Let f(x) = x^2 -2x
a) Estimate f'(3) using h = 0.03
b) Find the exact value for f'(3)
c) Give the equation of the tangent line to f(x) at x=3
d) Use the tangent line to estimate f(2.98)
e) Critical points
(a)
(f(3+.03)-f(3))/.03 = (3.1209-3)/.03 = 4.03
(b)
f'(x) = 2x-2
f'(3) = 4
(c)
f(3) = 3
So, now you have a point and a slope. The line is easy to express.
(d)
Now just plug 2.98 into that line.
(e)
where is f'(x) = 0?
Thanks!
To answer these questions, we first need to find the derivative of the function f(x) = x^2 - 2x.

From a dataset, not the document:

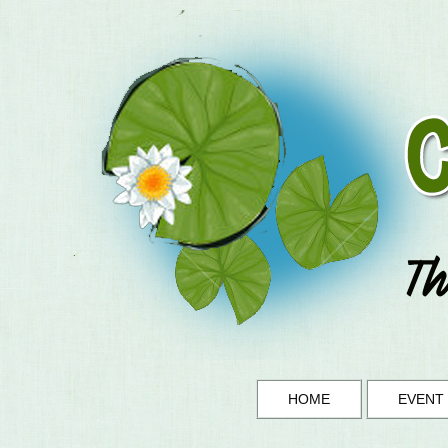
HOME
EVENT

Let's start by finding f'(x).
a) To estimate f'(3) using h = 0.03, we can use the formula for the derivative:
f'(x) = lim(h->0) [f(x+h) - f(x)]/h
Plugging in the values, we have:
f'(3) ≈ [f(3 + 0.03) - f(3)] / 0.03
To find f(3 + 0.03), substitute x = 3 + 0.03 into the original function:
f(3 + 0.03) = (3 + 0.03)^2 - 2(3 + 0.03)
Evaluating this expression, we find:
f(3 + 0.03) ≈ 8.4191
Now, substitute x = 3 into the original function to find f(3):
f(3) = 3^2 - 2(3)
Evaluating this, we find:
f(3) = 3
Now, we can calculate the estimated value for f'(3):
f'(3) ≈ (8.4191 - 3) / 0.03
Simplifying, we get:
f'(3) ≈ 137.303
Therefore, the approximate value of f'(3) using h = 0.03 is 137.303.
b) To find the exact value for f'(3), we can take the derivative of the function f(x) = x^2 - 2x.
Differentiating f(x) with respect to x, we get:
f'(x) = 2x - 2
Substitute x = 3 into the equation:
f'(3) = 2(3) - 2
Calculating this, we find:
f'(3) = 4
Hence, the exact value for f'(3) is 4.
c) To find the equation of the tangent line to f(x) at x = 3, we need two pieces of information: the slope of the tangent line (which is equal to the derivative at x = 3) and a point on the line (which is the point (3, f(3)).
We already found that f'(3) = 4. The point on the line is (3, f(3)). Evaluating f(3):
f(3) = (3)^2 - 2(3)
Simplifying, we get:
f(3) = 3
Therefore, the point on the line is (3, 3).
Using the slope-point form of a line, we can write the equation of the tangent line:
y - y1 = m(x - x1)
Substituting the values, we have:
y - 3 = 4(x - 3)
Expanding and rearranging, we get:
y = 4x - 9
Therefore, the equation of the tangent line to f(x) at x = 3 is y = 4x - 9.
d) To use the tangent line to estimate f(2.98), we need to substitute x = 2.98 into the equation of the tangent line:
y = 4(2.98) - 9
Evaluating this expression, we get:
y ≈ 3.92
Therefore, the estimate for f(2.98) using the tangent line is 3.92.
e) Critical points are the points where the derivative is either zero or undefined.
To find the critical points, we need to find the values of x where f'(x) = 0 or where f'(x) is undefined.
We already found that f'(x) = 2x - 2. To find the critical points, we set the derivative equal to zero and solve for x:
2x - 2 = 0
Adding 2 to both sides, we get:
2x = 2
Dividing by 2, we find:
x = 1
Hence, the critical point is x = 1.
Since the derivative is defined for all real numbers, there are no points where the derivative is undefined in this case.
Therefore, the critical point for the function f(x) = x^2 - 2x is x = 1.